- Given data:
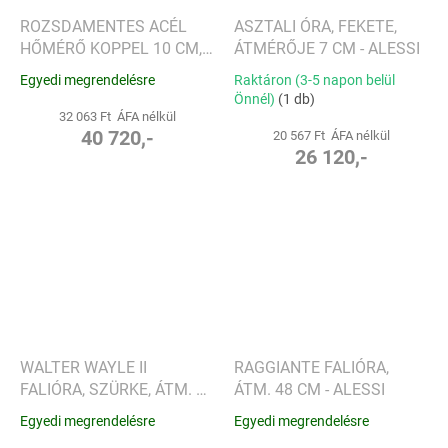
ROZSDAMENTES ACÉL
ASZTALI ÓRA, FEKETE,
HŐMÉRŐ KOPPEL 10 CM,
ÁTMÉRŐJE 7 CM - ALESSI
FEHÉR SZÁMLAP - GEORG
Egyedi megrendelésre
Raktáron (3-5 napon belül
JENSEN
Önnél)
(1 db)
32 063 Ft ÁFA nélkül
40 720,-
20 567 Ft ÁFA nélkül
26 120,-
WALTER WAYLE II
RAGGIANTE FALIÓRA,
FALIÓRA, SZÜRKE, ÁTM. 25
ÁTM. 48 CM - ALESSI
CM - ALESSI
Egyedi megrendelésre
Egyedi megrendelésre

- Directions for this task: Your copy should repeat each entry above exactly but contain no pictures.

- Exercise result:
ROZSDAMENTES ACÉL
ASZTALI ÓRA, FEKETE,
HŐMÉRŐ KOPPEL 10 CM,
ÁTMÉRŐJE 7 CM - ALESSI
FEHÉR SZÁMLAP - GEORG
Egyedi megrendelésre
Raktáron (3-5 napon belül
JENSEN
Önnél)
(1 db)
32 063 Ft ÁFA nélkül
40 720,-
20 567 Ft ÁFA nélkül
26 120,-
WALTER WAYLE II
RAGGIANTE FALIÓRA,
FALIÓRA, SZÜRKE, ÁTM. 25
ÁTM. 48 CM - ALESSI
CM - ALESSI
Egyedi megrendelésre
Egyedi megrendelésre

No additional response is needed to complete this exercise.